_Problem:_ A bare number is required: the count of lines in the material below that hold the word "september".

:::

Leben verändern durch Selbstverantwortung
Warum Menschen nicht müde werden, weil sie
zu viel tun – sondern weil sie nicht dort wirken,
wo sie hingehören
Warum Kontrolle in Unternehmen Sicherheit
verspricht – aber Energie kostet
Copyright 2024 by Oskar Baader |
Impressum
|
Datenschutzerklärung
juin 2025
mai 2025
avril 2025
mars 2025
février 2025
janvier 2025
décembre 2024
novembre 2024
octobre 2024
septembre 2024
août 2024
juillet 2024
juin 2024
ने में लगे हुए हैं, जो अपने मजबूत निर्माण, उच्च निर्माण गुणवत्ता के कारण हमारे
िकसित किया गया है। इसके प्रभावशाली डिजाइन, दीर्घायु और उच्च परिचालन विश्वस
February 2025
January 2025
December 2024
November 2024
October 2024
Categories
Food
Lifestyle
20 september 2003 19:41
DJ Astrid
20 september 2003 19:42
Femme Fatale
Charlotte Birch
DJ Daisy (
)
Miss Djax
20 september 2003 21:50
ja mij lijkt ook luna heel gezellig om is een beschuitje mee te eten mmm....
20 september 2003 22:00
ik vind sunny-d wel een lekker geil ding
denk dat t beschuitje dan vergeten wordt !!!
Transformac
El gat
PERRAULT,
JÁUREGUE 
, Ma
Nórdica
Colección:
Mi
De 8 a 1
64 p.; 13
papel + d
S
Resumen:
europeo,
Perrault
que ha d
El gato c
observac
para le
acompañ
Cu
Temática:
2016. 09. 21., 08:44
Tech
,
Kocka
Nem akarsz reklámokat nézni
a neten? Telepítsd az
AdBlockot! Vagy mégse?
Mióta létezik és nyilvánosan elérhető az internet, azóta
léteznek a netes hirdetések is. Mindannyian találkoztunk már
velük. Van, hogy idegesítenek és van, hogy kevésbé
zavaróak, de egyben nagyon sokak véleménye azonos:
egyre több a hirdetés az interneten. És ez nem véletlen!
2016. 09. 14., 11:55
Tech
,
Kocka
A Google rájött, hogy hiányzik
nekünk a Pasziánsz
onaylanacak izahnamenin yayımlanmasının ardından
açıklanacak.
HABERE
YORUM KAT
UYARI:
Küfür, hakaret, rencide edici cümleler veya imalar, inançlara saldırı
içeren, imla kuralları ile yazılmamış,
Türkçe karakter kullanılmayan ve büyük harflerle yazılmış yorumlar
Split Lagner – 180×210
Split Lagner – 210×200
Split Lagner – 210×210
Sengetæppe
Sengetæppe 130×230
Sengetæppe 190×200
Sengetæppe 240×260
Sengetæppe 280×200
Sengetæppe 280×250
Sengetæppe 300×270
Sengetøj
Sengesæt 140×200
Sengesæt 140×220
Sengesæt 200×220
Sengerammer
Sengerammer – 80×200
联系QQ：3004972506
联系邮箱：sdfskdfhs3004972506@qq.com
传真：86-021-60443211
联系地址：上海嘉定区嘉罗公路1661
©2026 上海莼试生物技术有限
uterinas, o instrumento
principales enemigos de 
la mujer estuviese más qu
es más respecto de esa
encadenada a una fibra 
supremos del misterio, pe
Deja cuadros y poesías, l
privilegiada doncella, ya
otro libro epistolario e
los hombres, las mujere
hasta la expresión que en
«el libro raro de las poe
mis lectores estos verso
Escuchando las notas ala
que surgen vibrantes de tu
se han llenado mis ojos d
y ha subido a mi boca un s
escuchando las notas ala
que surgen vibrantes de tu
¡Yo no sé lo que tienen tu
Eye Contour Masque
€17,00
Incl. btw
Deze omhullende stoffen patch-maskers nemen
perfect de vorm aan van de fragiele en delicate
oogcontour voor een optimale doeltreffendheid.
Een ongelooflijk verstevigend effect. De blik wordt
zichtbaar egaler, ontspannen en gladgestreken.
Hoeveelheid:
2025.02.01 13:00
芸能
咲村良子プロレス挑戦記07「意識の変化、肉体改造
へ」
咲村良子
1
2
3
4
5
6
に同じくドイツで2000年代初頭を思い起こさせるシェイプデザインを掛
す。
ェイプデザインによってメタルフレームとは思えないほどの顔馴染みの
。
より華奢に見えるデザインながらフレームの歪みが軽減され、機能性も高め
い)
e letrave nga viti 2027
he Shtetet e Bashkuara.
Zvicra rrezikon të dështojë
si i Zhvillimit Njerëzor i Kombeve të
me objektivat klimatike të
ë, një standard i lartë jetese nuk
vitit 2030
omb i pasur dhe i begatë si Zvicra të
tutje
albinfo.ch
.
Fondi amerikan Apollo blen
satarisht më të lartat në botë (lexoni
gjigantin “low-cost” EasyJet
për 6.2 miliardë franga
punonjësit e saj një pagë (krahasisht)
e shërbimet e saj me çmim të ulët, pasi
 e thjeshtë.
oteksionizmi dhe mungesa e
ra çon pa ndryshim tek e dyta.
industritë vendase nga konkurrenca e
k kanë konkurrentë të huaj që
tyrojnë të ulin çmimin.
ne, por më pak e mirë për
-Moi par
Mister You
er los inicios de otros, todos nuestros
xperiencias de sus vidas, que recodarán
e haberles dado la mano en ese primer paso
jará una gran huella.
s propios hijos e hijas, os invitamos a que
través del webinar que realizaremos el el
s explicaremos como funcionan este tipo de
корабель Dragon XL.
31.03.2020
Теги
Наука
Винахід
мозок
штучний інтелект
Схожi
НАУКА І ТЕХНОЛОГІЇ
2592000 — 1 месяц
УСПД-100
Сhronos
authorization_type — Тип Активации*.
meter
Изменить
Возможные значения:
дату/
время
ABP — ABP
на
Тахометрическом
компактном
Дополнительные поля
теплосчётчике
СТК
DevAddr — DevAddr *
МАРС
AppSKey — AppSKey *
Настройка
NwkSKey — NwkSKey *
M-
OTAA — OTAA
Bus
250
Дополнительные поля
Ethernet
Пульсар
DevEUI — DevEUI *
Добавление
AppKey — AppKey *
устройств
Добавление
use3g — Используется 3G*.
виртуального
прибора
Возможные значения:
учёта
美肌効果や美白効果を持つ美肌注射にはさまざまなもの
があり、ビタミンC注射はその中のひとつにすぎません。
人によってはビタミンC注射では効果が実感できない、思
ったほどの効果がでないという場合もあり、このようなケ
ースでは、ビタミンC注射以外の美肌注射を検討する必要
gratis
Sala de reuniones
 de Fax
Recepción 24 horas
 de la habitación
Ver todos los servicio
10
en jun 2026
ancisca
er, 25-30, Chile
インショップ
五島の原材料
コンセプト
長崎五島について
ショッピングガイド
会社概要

:::

_Exercise result:_ 4